The Disney statement – apparently issued after vocal employees protested a more tepid initial response – said the bill “should never have passed and should never have been signed into law.
“Our goal as a company is for this law to be repealed by the legislature or struck down in the courts, and we remain committed to supporting the national and state organizations working to achieve that,” the March 28 statement said. “We are dedicated to standing up for the rights and safety of LGBTQ+ members of the Disney family, as well as the LGBTQ+ community in Florida and across the country.”
Alternative Programming
But if the Parental Rights in Education law elicited a commitment on the part of Disney to continue normalizing transgenderism through its kids programs, the dust-up has also brought to light an ongoing effort to provide a more wholesome alternative. The Daily Wire, a conservative website featuring a popular podcast by Ben Shapiro, announced plans to begin producing children’s programming next year, Variety magazine reported.
“The Nashville-based company announced Wednesday that it plans to invest at least $100 million over the next three years into live-action and animated kids’ content,” Variety said. “That’s on top of more than $100 million it expects to spend on conservative-values entertainment content for adults, according to Daily Wire co-CEO Jeremy Boreing.
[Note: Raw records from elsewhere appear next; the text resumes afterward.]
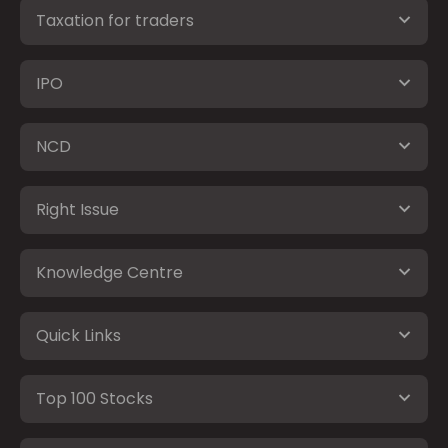
Taxation for traders
IPO
NCD
Right Issue
Knowledge Centre
Quick Links
Top 100 Stocks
The right-wing outlet’s first content targeted at children is supposed to launch on Daily Wire’s subscription platform in the spring of 2023.”
Americans are “tired of giving their money to woke media companies who want to indoctrinate their children with radical race and gender theory,” Boreing said in announcing the initiative. “But they want to do more than just cancel them. They want alternatives.”
“Disney was once a reliable source of wholesome and innocent entertainment for children,” The Daily Wire said in a press release. But now parents are “fearful that the content their kids are consuming is brainwashing them at best and endangering them at worst.”
Boreing said that three months ago the company recruited Eric Branscum and Ethan Nicolle of the Christian-themed “VeggieTales in the House” series and conservative Christian news satire site Babylon Bee to lead content development for “DW Kids.” The plan was to announce the new line-up this fall, but news of Disney’s radical response to Florida’s new law led the company to reveal the plans this past week.